Translational Research Unit (TRU), Institute of Pathology, University of Bern, Bern, Switzerland; Clinical Pathology Division, Institute of Pathology, University of Bern, Bern, Switzerland.
Department of Oncology-Pathology, Karolinska Institutet, Stockholm, Sweden.
Transl Res. 2015 Aug;166(2):207-17. doi: 10.1016/j.trsl.2015.02.008. Epub 2015 Mar 4.

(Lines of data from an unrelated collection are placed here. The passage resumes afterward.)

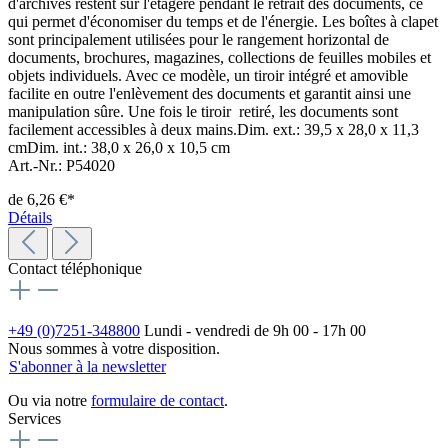
d'archives restent sur l'étagère pendant le retrait des documents, ce
qui permet d'économiser du temps et de l'énergie. Les boîtes à clapet
sont principalement utilisées pour le rangement horizontal de
documents, brochures, magazines, collections de feuilles mobiles et
objets individuels. Avec ce modèle, un tiroir intégré et amovible
facilite en outre l'enlèvement des documents et garantit ainsi une
manipulation sûre. Une fois le tiroir retiré, les documents sont
facilement accessibles à deux mains.Dim. ext.: 39,5 x 28,0 x 11,3
cmDim. int.: 38,0 x 26,0 x 10,5 cm
Art.-Nr.: P54020
de
6,26 €*
Détails
Contact téléphonique
+49 (0)7251-348800
Lundi - vendredi de 9h 00 - 17h 00
Nous sommes à votre disposition.
S'abonner à la newsletter
Ou via notre
formulaire de contact
.
Services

Tumor budding (single tumor cells or small tumor cell clusters) at the invasion front of colorectal cancer (CRC) is an adverse prognostic indicator linked to epithelial-mesenchymal transition. This study characterized the immunogenicity of tumor buds by analyzing the expression of the major histocompatibility complex (MHC) class I in the invasive tumor cell compartment. We hypothesized that maintenance of a functional MHC-I antigen presentation pathway, activation of CD8+ T-cells, and release of antitumoral effector molecules such as cytotoxic granule-associated RNA binding protein (TIA1) in the tumor microenvironment can counter tumor budding and favor prolonged patient outcome. Therefore, a well-characterized multipunch tissue microarray of 220 CRCs was profiled for MHC-I, CD8, and TIA1 by immunohistochemistry. Topographic expression analysis of MHC-I was performed using whole tissue sections (n = 100). Kirsten rat sarcoma viral oncogene homolog (KRAS) and B-Raf proto-oncogene, serine/threonine kinase (BRAF) mutations, mismatch repair (MMR) protein expression, and CpG-island methylator phenotype (CIMP) were investigated. Our results demonstrated that membranous MHC-I expression is frequently down-regulated in the process of invasion. Maintained MHC-I at the invasion front strongly predicted low-grade tumor budding (P = 0.0004). Triple-positive MHC-I/CD8/TIA1 in the tumor microenvironment predicted early T-stage (P = 0.0031), absence of lymph node metastasis (P = 0.0348), lymphatic (P = 0.0119) and venous invasion (P = 0.006), and highly favorable 5-year survival (90.9% vs 39.3% in triple-negative patients; P = 0.0032). MHC-I loss was frequent in KRAS-mutated, CD8+ CRC (P = 0.0228). No relationship was observed with CIMP, MMR, or BRAF mutation. In conclusion, tumor buds may evade immune recognition through downregulation of membranous MHC-I. A combined profile of MHC-I/CD8/TIA1 improves the prognostic value of antitumoral effector cells and should be preferred to a single marker approach.
肿瘤芽(单个肿瘤细胞或小肿瘤细胞簇)位于结直肠癌(CRC)的侵袭前沿,是一种与上皮-间充质转化相关的不良预后指标。本研究通过分析侵袭性肿瘤细胞区 MHC-I 类主要组织相容性复合体的表达,对肿瘤芽的免疫原性进行了特征描述。我们假设在肿瘤微环境中维持功能性 MHC-I 抗原呈递途径、激活 CD8+T 细胞以及释放细胞毒性颗粒相关 RNA 结合蛋白(TIA1)等抗肿瘤效应分子,可以抑制肿瘤芽的生长并延长患者的生存时间。因此,我们对 220 例 CRC 的组织微阵列进行了 MHC-I、CD8 和 TIA1 的免疫组织化学特征分析。使用全组织切片进行 MHC-I 的拓扑表达分析(n = 100)。分析了 Kirsten 大鼠肉瘤病毒致癌基因同源物(KRAS)和 B-Raf 原癌基因丝氨酸/苏氨酸激酶(BRAF)突变、错配修复(MMR)蛋白表达和 CpG 岛甲基化表型(CIMP)。结果表明,在侵袭过程中,膜 MHC-I 的表达经常下调。侵袭前沿保持 MHC-I 表达强烈预测低级别肿瘤芽(P = 0.0004)。肿瘤微环境中 MHC-I/CD8/TIA1 三重阳性预测早期 T 期(P = 0.0031)、无淋巴结转移(P = 0.0348)、淋巴(P = 0.0119)和静脉侵犯(P = 0.006)以及高度有利的 5 年生存率(90.9% vs 三重阴性患者的 39.3%;P = 0.0032)。KRAS 突变的 CD8+CRC 中 MHC-I 缺失较为常见(P = 0.0228)。与 CIMP、MMR 或 BRAF 突变无关。总之,肿瘤芽可能通过下调膜 MHC-I 逃避免疫识别。MHC-I/CD8/TIA1 的综合特征可提高抗肿瘤效应细胞的预后价值,应优先采用该方法而不是单一标志物方法。